The present Queen of England’s position is tenuous due to her shouldering the blame for not having produced a male royal heir, as well as her unpopularity with the general populace who view her as a witch. On top of this the plain and chaste Jane Seymour, who is every inch Anne’s opposite, has caught Henry’s eye.
The novel being a sequel shares much the same merits and flaws as its predecessor. Again I found Mantel’s over-identification with her protagonist, Thomas Cromwell, to be to the books detriment. Cromwell is presented as a sort of Tudor James Bond, his decisions always correct and his lines always the best. The author’s breathless portrayal of him stretches credibility at times and undermines the book’s verisimilitude, a move potentially fatal in the sober world of historical fiction. Even when he appears to have failed at a task you can be sure that it is part of his cunning plan. His opponents are all scoundrels and depicted in such a negative light that sometimes the novel veers towards a “goodie vs baddie” dichotomy.
While reading the novel I admit that at times I entertained the childish refrain of “If you love Cromwell so much why don’t you marry him Hilary?” While I can sympathise with the fact that the author is attempting to address the imbalance in the portrayal of Cromwell, which has tended towards the negative at least from the Victorian period onwards, her blatant partisanship somewhat marred my enjoyment of the novel.
Like Wolf Hall, the novel features a strong supporting cast filled with a wide array of fascinating and amusing characters. My favourite of Mantels new characters has to be the foul mouthed French boy Christophe, whose talent for profanity is without peer. Depictions of Cromwell’s domestic life are also a success, perhaps because the character is allowed to appear ridiculous around his family, much of the novel’s humour takes place there. The domestic passages are written with real warmth and provide a welcome relief from the tense atmosphere of Henry’s court.

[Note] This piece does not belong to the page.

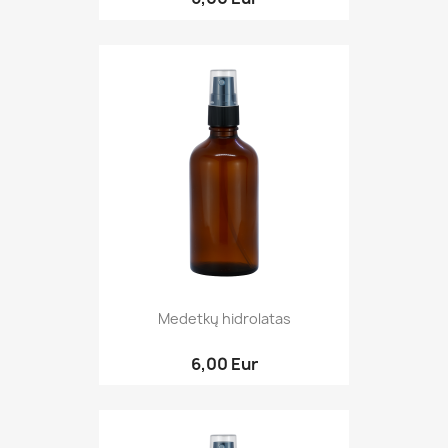
Medetkų hidrolatas
6,00 Eur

Where Bring up the Bodies excels over Wolf Hall is that it moves along at a brisker pace, having had the expository foundations laid by its forerunner. The challenge for writers of historical fiction lies in finding the correct balance between the demands of historical accuracy and those of art. On this point I feel Bring Up The Bodies outdoes Wolf Hall, which sometimes buckled under the weight of history. I found Bring Up The Bodies also displays slightly better prose, its opening paragraph in particular being one of the more arresting pieces of writing I have read recently.
While some reviews have suggested the reading of Wolf Hall to be unnecessary in order to enjoy Bring Up The Bodies, I strongly disagree. Without being familiar with major characters such as Cardinal Wolsey or Thomas More, a reader, excepting Tudor history enthusiasts, will find certain passages unclear and confusing. While the novel will not be rendered incomprehensible, I cannot understand why anyone would seek diminish their enjoyment of Bring Up The Bodies experience by forgoing Wolf Hall.
The true success of Mantel’s retelling of Cromwell’s story lies in the fact that she tells us a tale which we may already abe vaguely familiar with and makes it fresh and engaging. Mantel should also be commended for the scale of her ambition, a trait she shares with her protagonist. If you enjoyed Wolf Hall you will find much to admire in Bring up the Bodies. If you did not enjoy Wolf Hall you may not. I for one look forward to the third part of this trilogy.